◆ WORK REQUEST: Every line below needs to be printed again exactly, without any of its pictures.

◆ EXCERPTED RECORDS:
•••••

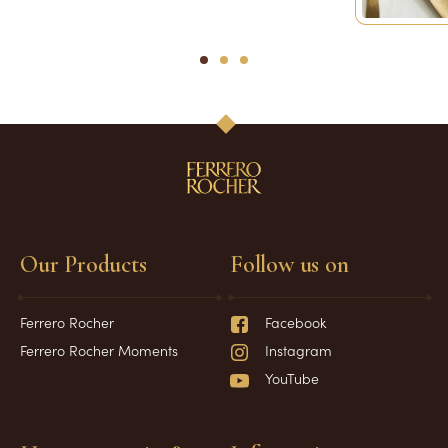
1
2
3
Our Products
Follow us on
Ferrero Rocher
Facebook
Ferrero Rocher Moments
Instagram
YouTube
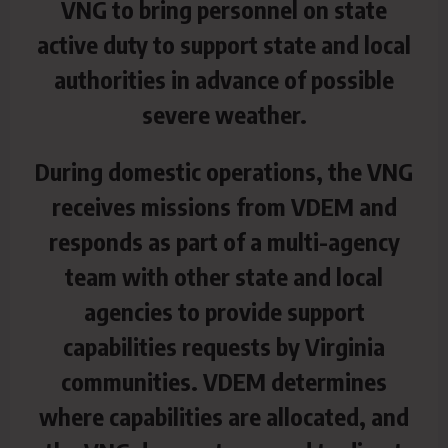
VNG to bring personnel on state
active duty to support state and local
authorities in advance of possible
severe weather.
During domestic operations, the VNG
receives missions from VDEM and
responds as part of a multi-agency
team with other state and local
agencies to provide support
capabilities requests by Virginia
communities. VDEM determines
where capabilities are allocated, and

•••••

◆ TASK SOLUTION:
1
2
3
Our Products
Follow us on
Ferrero Rocher
Facebook
Ferrero Rocher Moments
Instagram
YouTube
VNG to bring personnel on state
active duty to support state and local
authorities in advance of possible
severe weather.
During domestic operations, the VNG
receives missions from VDEM and
responds as part of a multi-agency
team with other state and local
agencies to provide support
capabilities requests by Virginia
communities. VDEM determines
where capabilities are allocated, and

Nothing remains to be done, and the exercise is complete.